Guido Ascanio Sforza di Santa Fiora (26 November 1518 – 6 October 1564) was an Italian cardinal, known also as The cardinal of Santa Fiora.

==Life==
Born in Rome, he was the eldest son of Costanza Farnese and therefore grandson of Pope Paul III. His father was Bosio II, Count of Santa Fiora. His younger brother was Cardinal Alessandro Sforza (1565). He was the uncle of Cardinal Francesco Sforza and great-uncle of Cardinal Federico Sforza (1645). During his time as a cardinal he served as legate as well as administrator of different towns and episcopal sees.

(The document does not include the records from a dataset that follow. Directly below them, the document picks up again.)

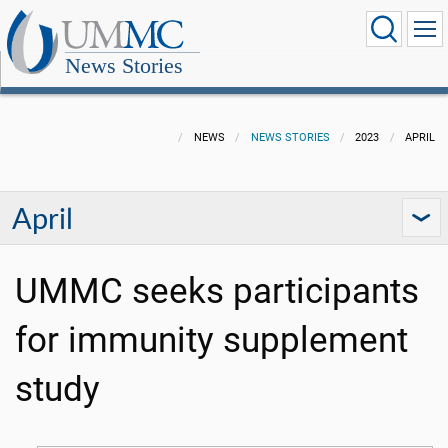
News Stories
NEWS
NEWS STORIES
2023
APRIL
April
UMMC seeks participants
for immunity supplement
study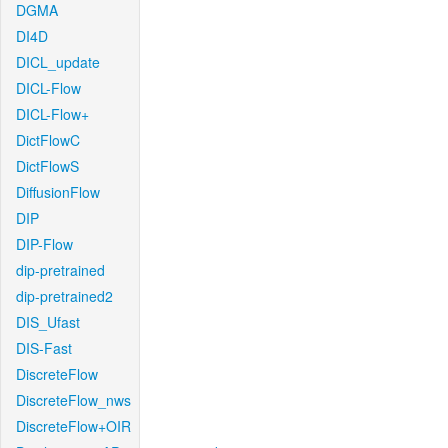
DGMA
DI4D
DICL_update
DICL-Flow
DICL-Flow+
DictFlowC
DictFlowS
DiffusionFlow
DIP
DIP-Flow
dip-pretrained
dip-pretrained2
DIS_Ufast
DIS-Fast
DiscreteFlow
DiscreteFlow_nws
DiscreteFlow+OIR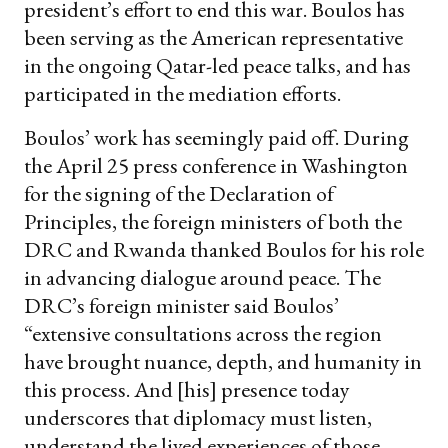
president’s effort to end this war. Boulos has
been serving as the American representative
in the ongoing Qatar-led peace talks, and has
participated in the mediation efforts.
Boulos’ work has seemingly paid off. During
the April 25 press conference in Washington
for the signing of the Declaration of
Principles, the foreign ministers of both the
DRC and Rwanda thanked Boulos for his role
in advancing dialogue around peace. The
DRC’s foreign minister said Boulos’
“extensive consultations across the region
have brought nuance, depth, and humanity in
this process. And [his] presence today
underscores that diplomacy must listen,
understand the lived experiences of those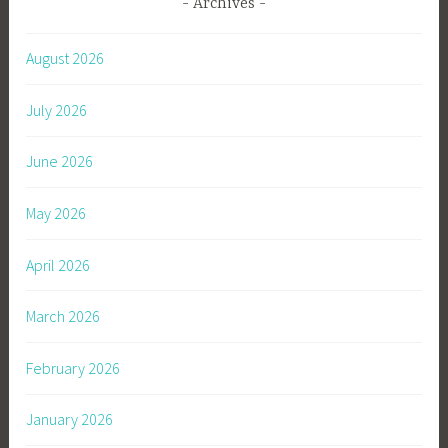
Archives
August 2026
July 2026
June 2026
May 2026
April 2026
March 2026
February 2026
January 2026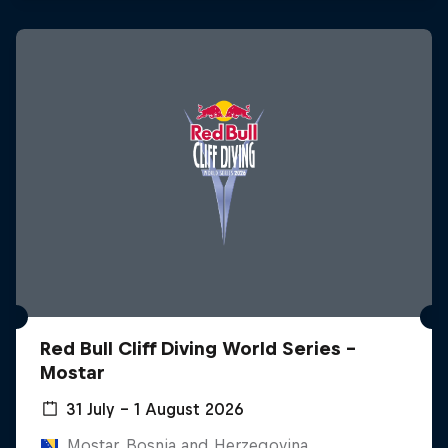
Red Bull Cliff Diving World Series -
Mostar
31 July – 1 August 2026
Mostar, Bosnia and Herzegovina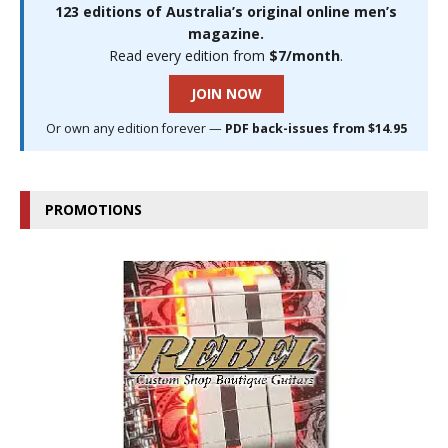
123 editions of Australia’s original online men’s
magazine.
Read every edition from
$7/month
.
JOIN NOW
Or own any edition forever —
PDF back-issues from $14.95
PROMOTIONS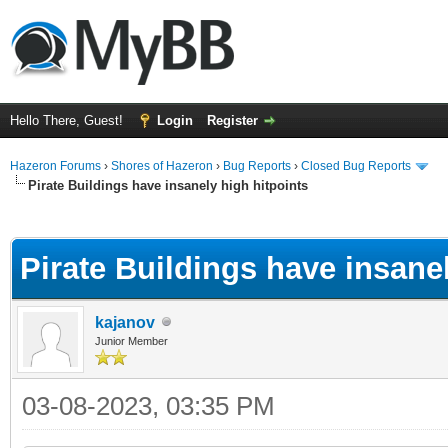
Hello There, Guest!
Login
Register
Hazeron Forums
›
Shores of Hazeron
›
Bug Reports
›
Closed Bug Reports
Pirate Buildings have insanely high hitpoints
ge
Pirate Buildings have insanel
kajanov
Junior Member
03-08-2023, 03:35 PM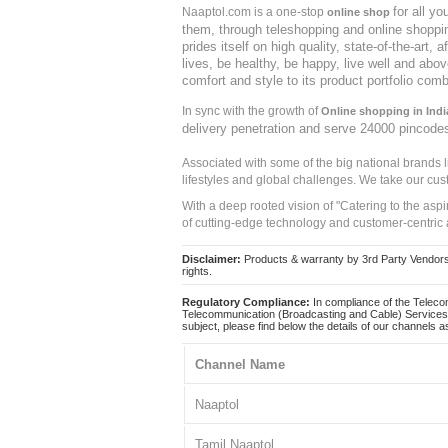
for all y
Naaptol.com is a one-stop
online shop
them, through teleshopping and online shopping
prides itself on high quality, state-of-the-art
lives, be healthy, be happy, live well and abo
comfort and style to its product portfolio comb
In sync with the growth of
Online shopping in Indi
delivery penetration and serve 24000 pincode
Associated with some of the big national brands
lifestyles and global challenges. We take our cus
With a deep rooted vision of "Catering to the asp
of cutting-edge technology and customer-centric 
Disclaimer:
Products & warranty by 3rd Party Vendors. 
rights.
Regulatory Compliance:
In compliance of the Teleco
Telecommunication (Broadcasting and Cable) Services 
subject, please find below the details of our channels as
Channel Name
Naaptol
Tamil Naaptol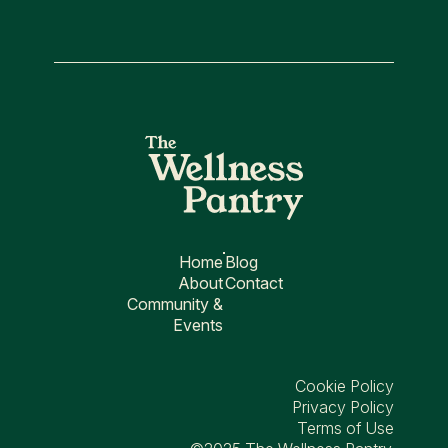
Home
Blog
About
Contact
Community &
Events
Cookie Policy
Privacy Policy
Terms of Use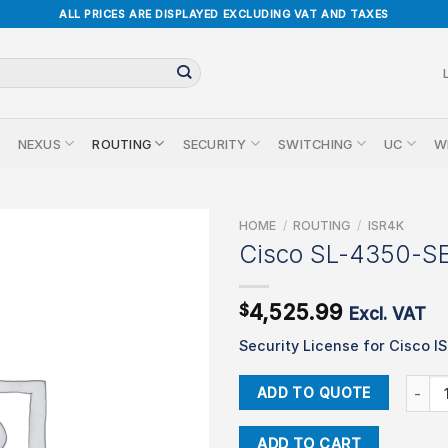
ALL PRICES ARE DISPLAYED EXCLUDING VAT AND TAXES
NEXUS
ROUTING
SECURITY
SWITCHING
UC
W
HOME
/
ROUTING
/
ISR4K
Cisco SL-4350-S
4,525.99
$
Excl. VAT
Security License for Cisco I
Cisco 
ADD TO QUOTE
ADD TO CART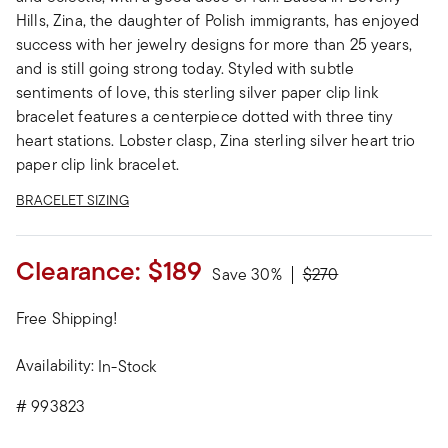
Hills, Zina, the daughter of Polish immigrants, has enjoyed
success with her jewelry designs for more than 25 years,
and is still going strong today. Styled with subtle
sentiments of love, this sterling silver paper clip link
bracelet features a centerpiece dotted with three tiny
heart stations. Lobster clasp, Zina sterling silver heart trio
paper clip link bracelet.
BRACELET SIZING
Clearance:
$189
Price reduced from
to
Save 30%
$270
Free Shipping!
Availability:
In-Stock
#
993823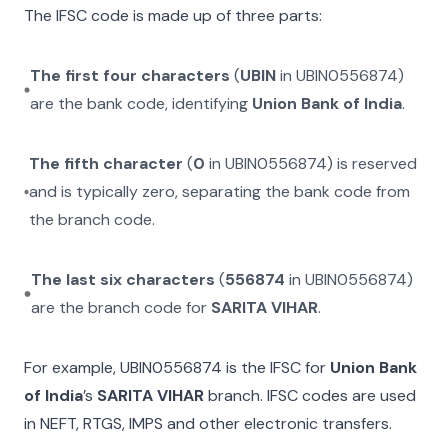
The IFSC code is made up of three parts:
The first four characters
(
UBIN
in
UBIN0556874
)
are the bank code, identifying
Union Bank of India
.
The fifth character
(
0
in
UBIN0556874
) is reserved
and is typically zero, separating the bank code from
the branch code.
The last six characters
(
556874
in
UBIN0556874
)
are the branch code for
SARITA VIHAR
.
For example,
UBIN0556874
is the IFSC for
Union Bank
of India
’s
SARITA VIHAR
branch. IFSC codes are used
in NEFT, RTGS, IMPS and other electronic transfers.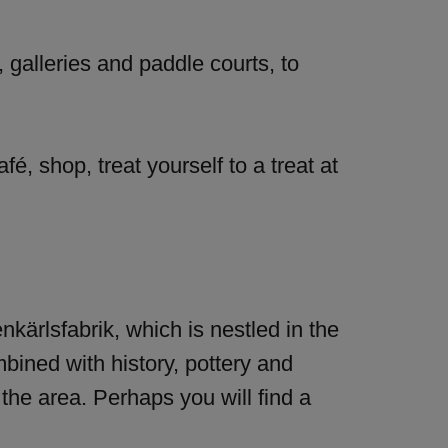
, galleries and paddle courts, to
é, shop, treat yourself to a treat at
enkärlsfabrik, which is nestled in the
mbined with history, pottery and
 the area. Perhaps you will find a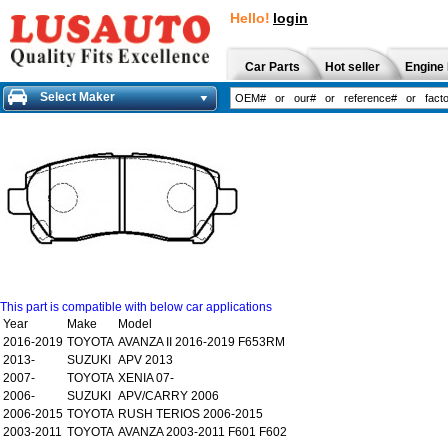
Hello!
login
Car Parts
Hot seller
Engine 
Select Maker
This part is compatible with below car applications
Year
Make
Model
2016-2019
TOYOTA
AVANZA II 2016-2019 F653RM
2013-
SUZUKI
APV 2013
2007-
TOYOTA
XENIA 07-
2006-
SUZUKI
APV/CARRY 2006
2006-2015
TOYOTA
RUSH TERIOS 2006-2015
2003-2011
TOYOTA
AVANZA 2003-2011 F601 F602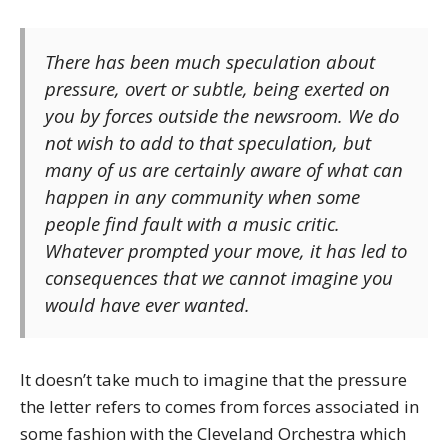
There has been much speculation about
pressure, overt or subtle, being exerted on
you by forces outside the newsroom. We do
not wish to add to that speculation, but
many of us are certainly aware of what can
happen in any community when some
people find fault with a music critic.
Whatever prompted your move, it has led to
consequences that we cannot imagine you
would have ever wanted.
It doesn’t take much to imagine that the pressure
the letter refers to comes from forces associated in
some fashion with the Cleveland Orchestra which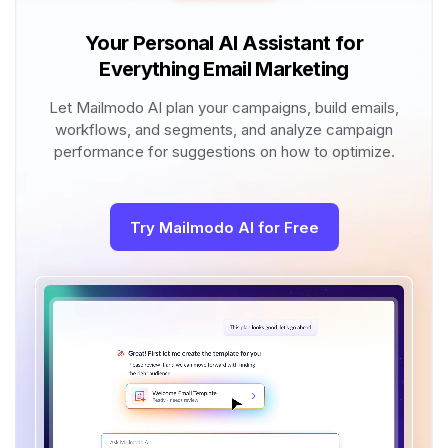
Your Personal AI Assistant for
Everything Email Marketing
Let Mailmodo AI plan your campaigns, build emails,
workflows, and segments, and analyze campaign
performance for suggestions on how to optimize.
Try Mailmodo AI for Free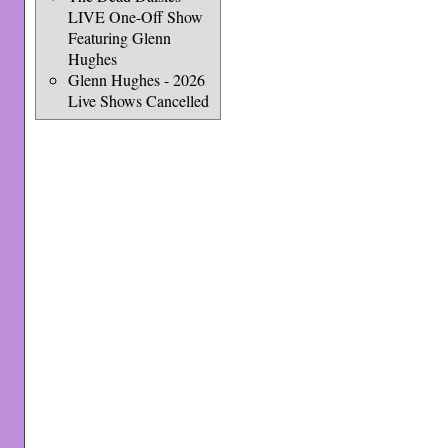
LIVE One-Off Show
Featuring Glenn
Hughes
Glenn Hughes - 2026
Live Shows Cancelled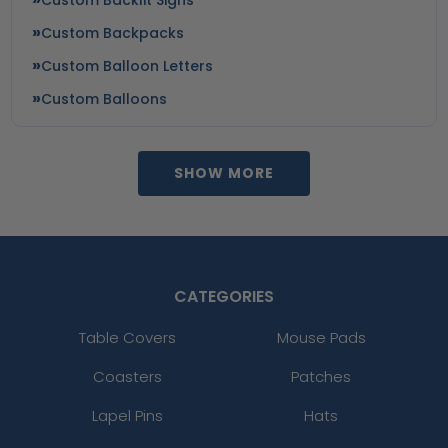
Custom Backpacks
Custom Balloon Letters
Custom Balloons
SHOW MORE
CATEGORIES
Table Covers
Mouse Pads
Coasters
Patches
Lapel Pins
Hats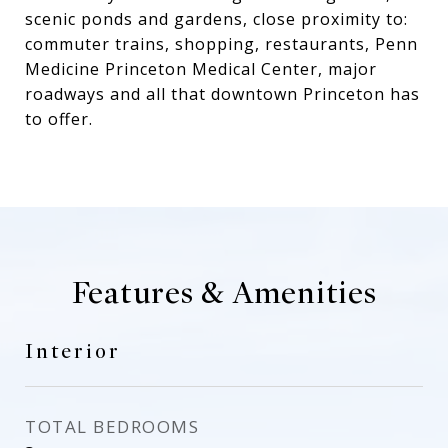
scenic ponds and gardens, close proximity to:
commuter trains, shopping, restaurants, Penn
Medicine Princeton Medical Center, major
roadways and all that downtown Princeton has
to offer.
Features & Amenities
Interior
TOTAL BEDROOMS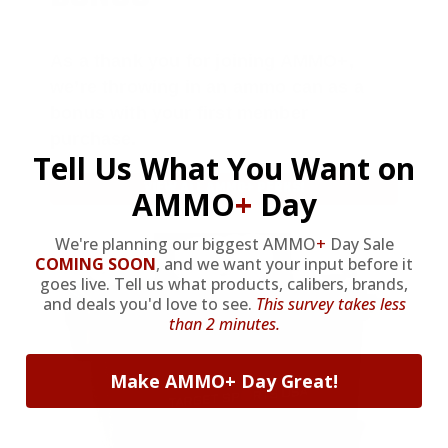
As a thank you for joining AMMO+,
we’re throwing in an ammo can as a
bonus with your first member
purchase.
Tell Us What You Want on
VIEW ALL AMMO+ PERKS!
AMMO
+
Day
We're planning our biggest AMMO
+
Day Sale
COMING SOON
,
and we want your input before it
goes live. Tell us what products, calibers, brands,
and deals you'd love to see.
This survey takes less
than 2 minutes.
Make AMMO+ Day Great!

His ecclesiastical career started very early with his selection as Bishop of Montefiascone e Corneto, nowadays Diocese of Viterbo, Acquapendente, Bagnoregio, Montefiascone, Tuscania e San Martino al Monte Cimino on 12 November 1528 when he was not quite ten years of age.

===Cardinal===
His maternal grandfather, Alessandro Farnese, was elected Pope on 13 October 1534. (Costanza Farnese had been born to Alessandro's mistress before he became a priest.)
While still a student at the Collegio degli Ancarani, Sforza was created a cardinal deacon in the consistory of 18 December 1534 by Pope Paul III with the Deaconry of Santi Vito, Modesto e Crescenzia. The elevation to the cardinalate of his grandsons, Alessandro Farnese, aged fourteen, and Sforza, aged sixteen, displeased the reform party and drew a protest from the emperor, but this was forgiven when, shortly after, he introduced into the Sacred College Reginald Pole, Gasparo Contarini, Jacopo Sadoleto, and Giovanni Pietro Caraffa.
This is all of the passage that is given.